In a randomised trial, an intravenous infusion of esmolol to slow the
heart rate prolonged LV filling and increased stroke volume, with a
subsequent reduction in mortality.16 In a prospective
observational study, levosimendan increased the probability of
successful weaning from ventilation, and averted any increase in
E/e’;17 that could also be explained by improved early
diastolic relaxation and filling, since levosimendan is positively
lusitropic.18 Detailed echocardiographic assessment of
ventilated patients after cardiac surgery showed that levosimendan
increased early diastolic strain rate by 30%.19 Thus
changes in E/e’ as a marker of mean PCW do not necessarily confirm a
causal relationship with any particular aspect of LV diastolic function,
while more comprehensive echocardiographic analysis of
pathophysiological mechanisms may be more informative.

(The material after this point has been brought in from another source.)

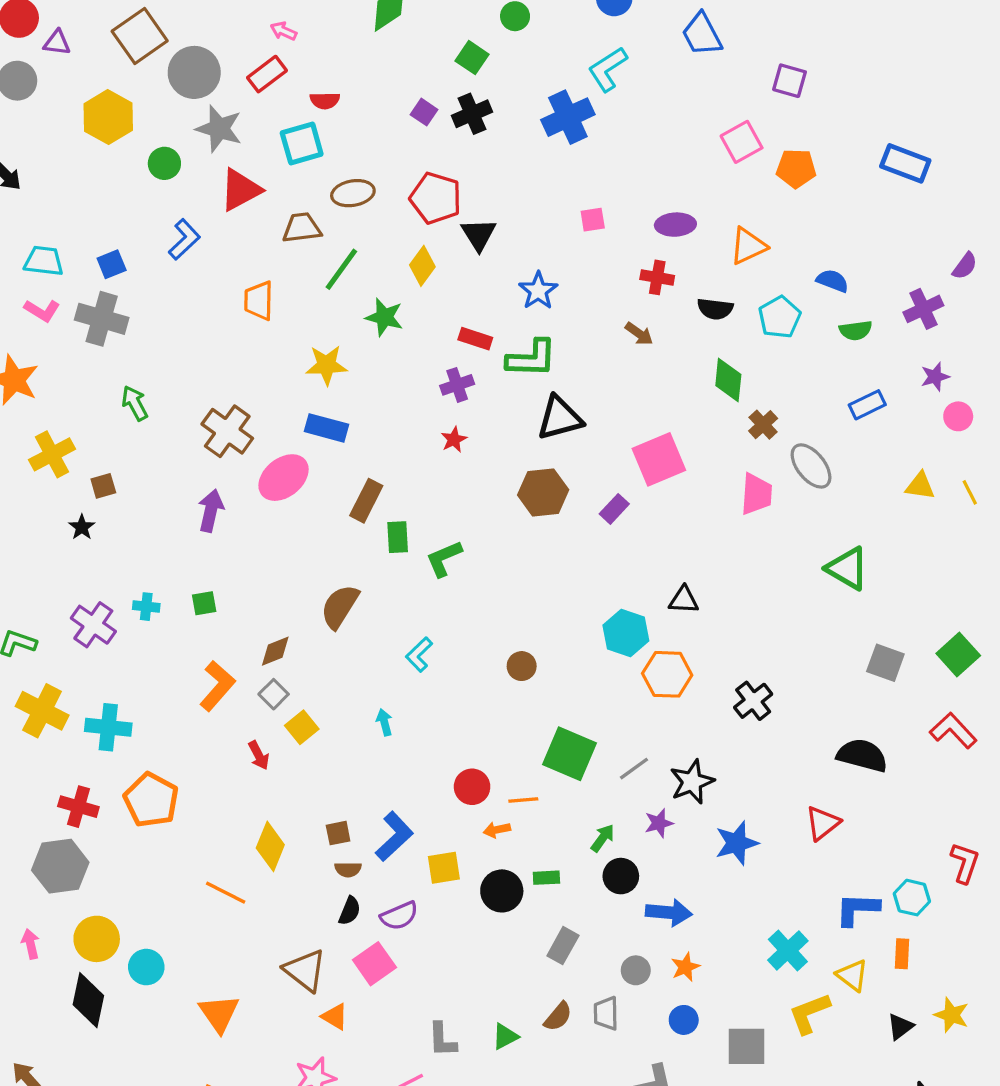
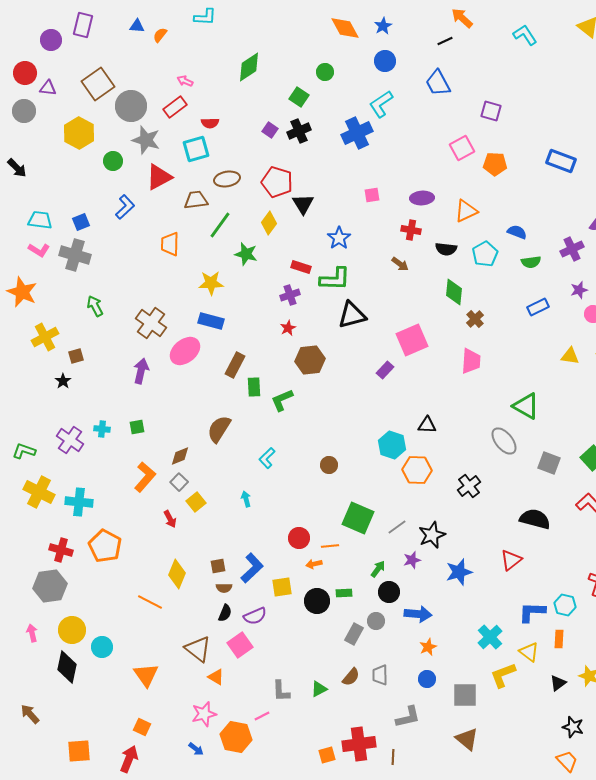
gray ellipse: (811, 466) -> (504, 441), moved
brown hexagon: (543, 492) -> (310, 360), moved
gray circle: (636, 970) -> (376, 621), moved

These thoughts reinforce some of the conclusions that we drew in our
review. Many studies are difficult to interpret because the E/e’ index
is reported without information on changes in its individual components,
and because dichotomising patients into normal or diastolic dysfunction
(grades) loses information from multiple continuous variables that are
inter-related but may change with differing patterns according to
particular circumstances. It is unwise to use discrete cut-points
especially if they are unadjusted for age and gender, and mistaken to
conclude that LV diastolic function has changed when there are
significant differences in the E/e’ index but its mean values remain
within the normal range. The optimal assessment of diastolic dysfunction
in septic and ventilated patients requires a multiparametric approach
and we caution against over-reliance on E/e’.